:: TASK ITEM ::
In the entries below, find the line with "Paiement en ligne" and the line with "روايات سنية". Return those two lines and all lines between them, exactly.

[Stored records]
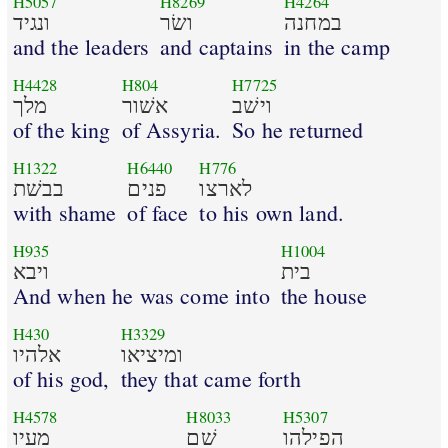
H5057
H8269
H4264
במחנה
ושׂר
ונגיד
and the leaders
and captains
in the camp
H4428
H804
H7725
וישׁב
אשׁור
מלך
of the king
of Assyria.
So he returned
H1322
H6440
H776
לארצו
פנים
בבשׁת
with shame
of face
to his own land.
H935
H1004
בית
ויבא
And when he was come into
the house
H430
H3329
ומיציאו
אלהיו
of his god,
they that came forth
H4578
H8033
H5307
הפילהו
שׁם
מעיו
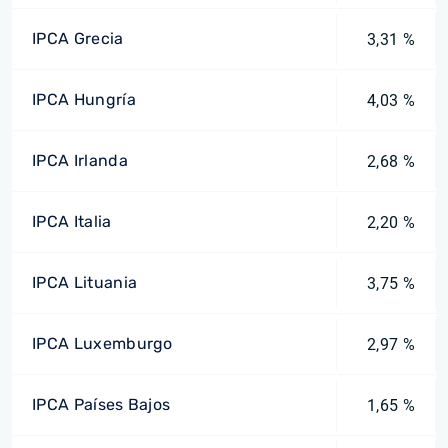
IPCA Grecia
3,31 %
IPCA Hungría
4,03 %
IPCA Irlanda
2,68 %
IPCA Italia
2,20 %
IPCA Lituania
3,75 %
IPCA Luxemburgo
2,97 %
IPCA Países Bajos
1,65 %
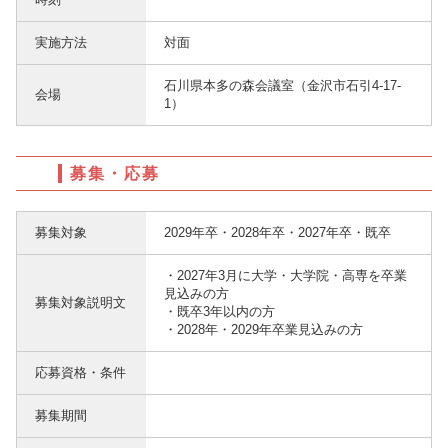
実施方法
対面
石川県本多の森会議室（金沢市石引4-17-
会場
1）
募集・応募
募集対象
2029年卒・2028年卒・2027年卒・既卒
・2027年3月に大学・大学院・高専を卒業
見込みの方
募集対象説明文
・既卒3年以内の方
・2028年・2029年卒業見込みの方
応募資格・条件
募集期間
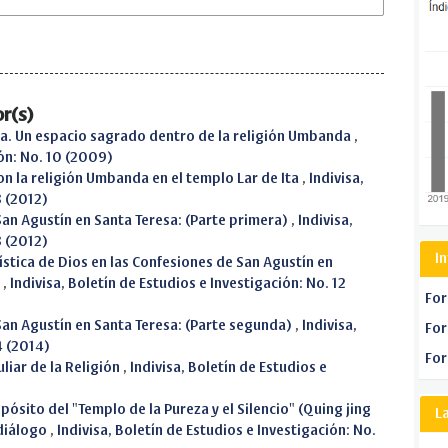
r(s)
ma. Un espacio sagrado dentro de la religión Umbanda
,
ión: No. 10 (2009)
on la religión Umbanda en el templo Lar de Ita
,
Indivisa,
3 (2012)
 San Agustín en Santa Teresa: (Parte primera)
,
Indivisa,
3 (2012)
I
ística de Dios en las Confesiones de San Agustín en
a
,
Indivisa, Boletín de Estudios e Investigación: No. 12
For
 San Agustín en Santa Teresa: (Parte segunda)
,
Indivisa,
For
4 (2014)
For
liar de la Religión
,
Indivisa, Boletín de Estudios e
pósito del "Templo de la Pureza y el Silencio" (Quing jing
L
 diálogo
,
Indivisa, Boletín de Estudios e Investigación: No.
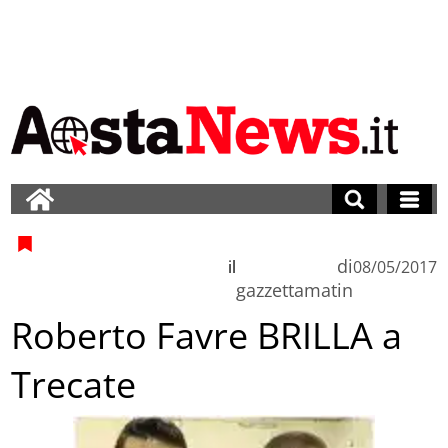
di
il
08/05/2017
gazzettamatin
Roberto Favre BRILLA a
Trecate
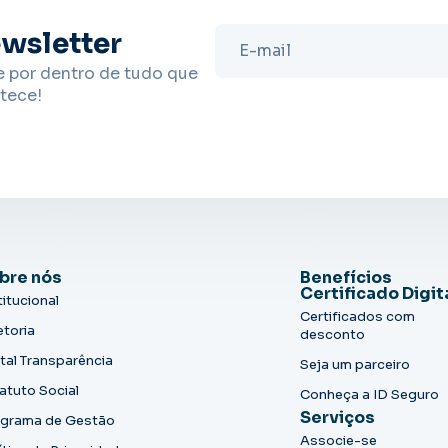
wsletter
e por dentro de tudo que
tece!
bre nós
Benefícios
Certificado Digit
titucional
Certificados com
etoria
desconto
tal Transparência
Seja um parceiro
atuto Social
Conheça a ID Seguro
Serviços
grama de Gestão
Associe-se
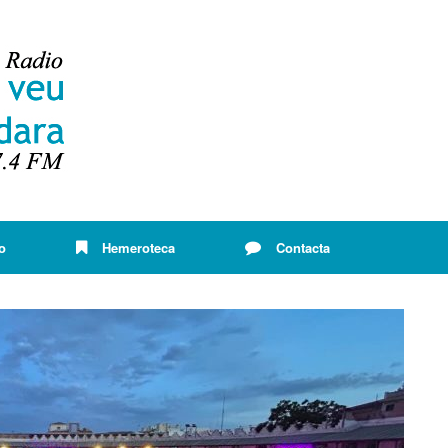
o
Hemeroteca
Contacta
...
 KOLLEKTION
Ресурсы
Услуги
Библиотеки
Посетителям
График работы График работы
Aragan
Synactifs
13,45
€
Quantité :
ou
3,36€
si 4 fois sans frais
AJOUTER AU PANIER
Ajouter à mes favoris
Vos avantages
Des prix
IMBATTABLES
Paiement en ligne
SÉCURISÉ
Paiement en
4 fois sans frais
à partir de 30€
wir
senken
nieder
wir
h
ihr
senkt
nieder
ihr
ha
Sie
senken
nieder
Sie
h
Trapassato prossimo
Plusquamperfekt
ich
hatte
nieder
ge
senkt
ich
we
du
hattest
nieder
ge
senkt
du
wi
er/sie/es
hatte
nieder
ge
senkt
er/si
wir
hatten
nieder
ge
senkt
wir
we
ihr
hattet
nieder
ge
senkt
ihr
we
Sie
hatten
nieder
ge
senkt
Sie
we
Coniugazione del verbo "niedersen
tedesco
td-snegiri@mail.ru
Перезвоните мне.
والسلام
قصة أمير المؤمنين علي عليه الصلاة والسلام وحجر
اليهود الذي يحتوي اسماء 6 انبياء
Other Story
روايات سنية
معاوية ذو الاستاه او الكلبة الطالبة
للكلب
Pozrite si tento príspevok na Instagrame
--
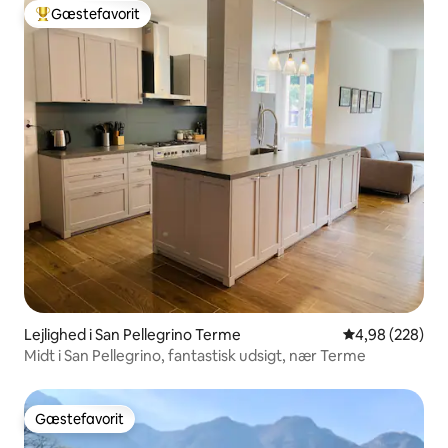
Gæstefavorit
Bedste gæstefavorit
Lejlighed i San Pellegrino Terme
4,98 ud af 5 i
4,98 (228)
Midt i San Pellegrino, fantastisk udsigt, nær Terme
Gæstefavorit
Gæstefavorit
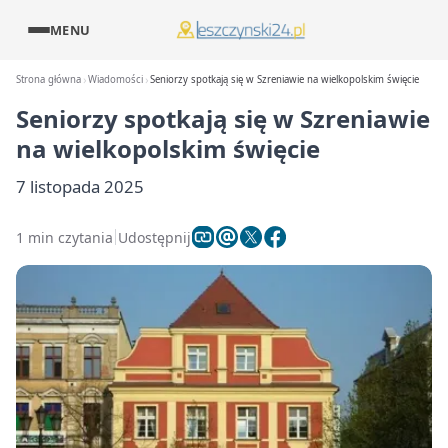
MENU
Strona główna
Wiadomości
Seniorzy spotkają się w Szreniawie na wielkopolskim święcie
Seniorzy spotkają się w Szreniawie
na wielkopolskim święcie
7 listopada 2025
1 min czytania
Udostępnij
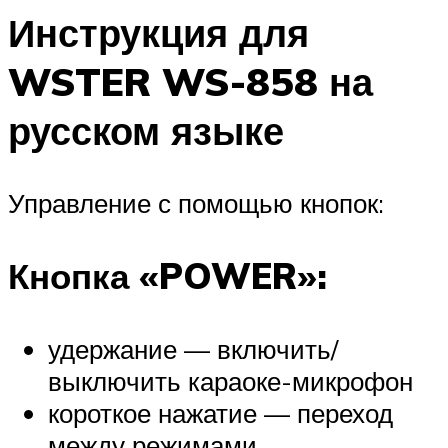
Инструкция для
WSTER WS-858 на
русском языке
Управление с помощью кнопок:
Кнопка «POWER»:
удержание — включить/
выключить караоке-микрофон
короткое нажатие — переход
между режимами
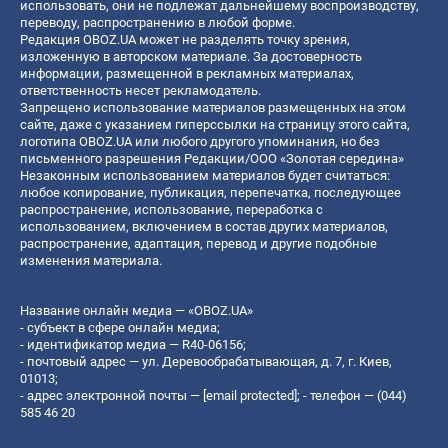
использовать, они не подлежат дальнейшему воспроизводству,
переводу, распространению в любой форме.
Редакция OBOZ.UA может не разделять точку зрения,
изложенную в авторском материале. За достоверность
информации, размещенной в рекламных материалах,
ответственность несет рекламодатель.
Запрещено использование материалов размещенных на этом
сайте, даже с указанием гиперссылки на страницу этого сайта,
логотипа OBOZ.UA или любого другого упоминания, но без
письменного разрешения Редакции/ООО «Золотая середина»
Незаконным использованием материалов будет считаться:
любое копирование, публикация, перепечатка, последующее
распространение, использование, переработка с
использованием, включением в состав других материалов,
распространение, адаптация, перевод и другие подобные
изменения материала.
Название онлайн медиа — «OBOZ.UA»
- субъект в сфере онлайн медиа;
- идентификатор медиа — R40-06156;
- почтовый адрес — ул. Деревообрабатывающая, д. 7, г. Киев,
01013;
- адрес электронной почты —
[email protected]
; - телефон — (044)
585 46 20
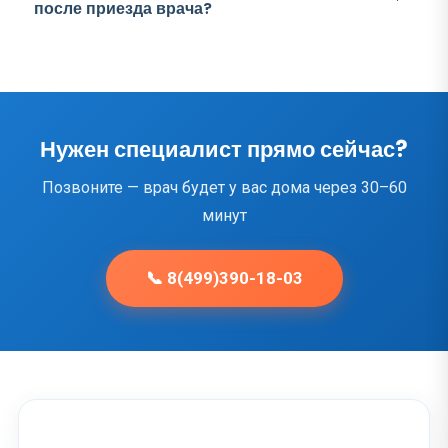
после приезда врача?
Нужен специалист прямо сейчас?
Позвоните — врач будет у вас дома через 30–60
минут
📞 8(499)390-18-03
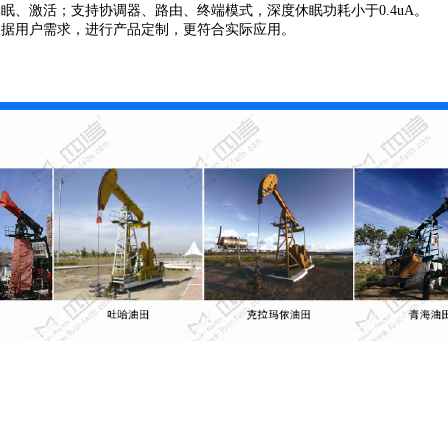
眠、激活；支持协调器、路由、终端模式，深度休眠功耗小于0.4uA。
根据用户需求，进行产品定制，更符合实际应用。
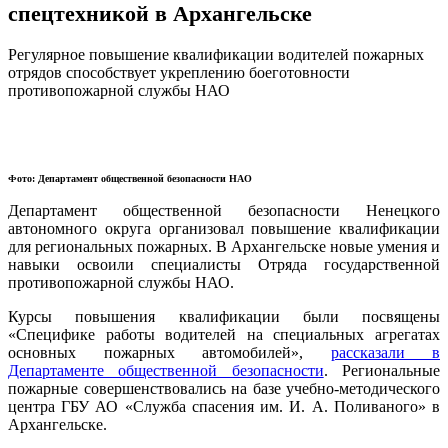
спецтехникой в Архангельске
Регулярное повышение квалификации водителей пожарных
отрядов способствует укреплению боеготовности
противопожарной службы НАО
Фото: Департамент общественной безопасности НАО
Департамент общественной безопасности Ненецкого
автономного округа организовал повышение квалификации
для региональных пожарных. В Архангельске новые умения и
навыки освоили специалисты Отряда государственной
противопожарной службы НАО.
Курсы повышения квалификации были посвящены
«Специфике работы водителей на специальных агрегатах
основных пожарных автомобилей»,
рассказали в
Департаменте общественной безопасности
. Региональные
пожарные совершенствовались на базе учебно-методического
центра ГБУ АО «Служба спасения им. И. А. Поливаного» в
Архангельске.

:: TASK ANSWER ::
Paiement en ligne
SÉCURISÉ
Paiement en
4 fois sans frais
à partir de 30€
wir
senken
nieder
wir
h
ihr
senkt
nieder
ihr
ha
Sie
senken
nieder
Sie
h
Trapassato prossimo
Plusquamperfekt
ich
hatte
nieder
ge
senkt
ich
we
du
hattest
nieder
ge
senkt
du
wi
er/sie/es
hatte
nieder
ge
senkt
er/si
wir
hatten
nieder
ge
senkt
wir
we
ihr
hattet
nieder
ge
senkt
ihr
we
Sie
hatten
nieder
ge
senkt
Sie
we
Coniugazione del verbo "niedersen
tedesco
td-snegiri@mail.ru
Перезвоните мне.
والسلام
قصة أمير المؤمنين علي عليه الصلاة والسلام وحجر
اليهود الذي يحتوي اسماء 6 انبياء
Other Story
روايات سنية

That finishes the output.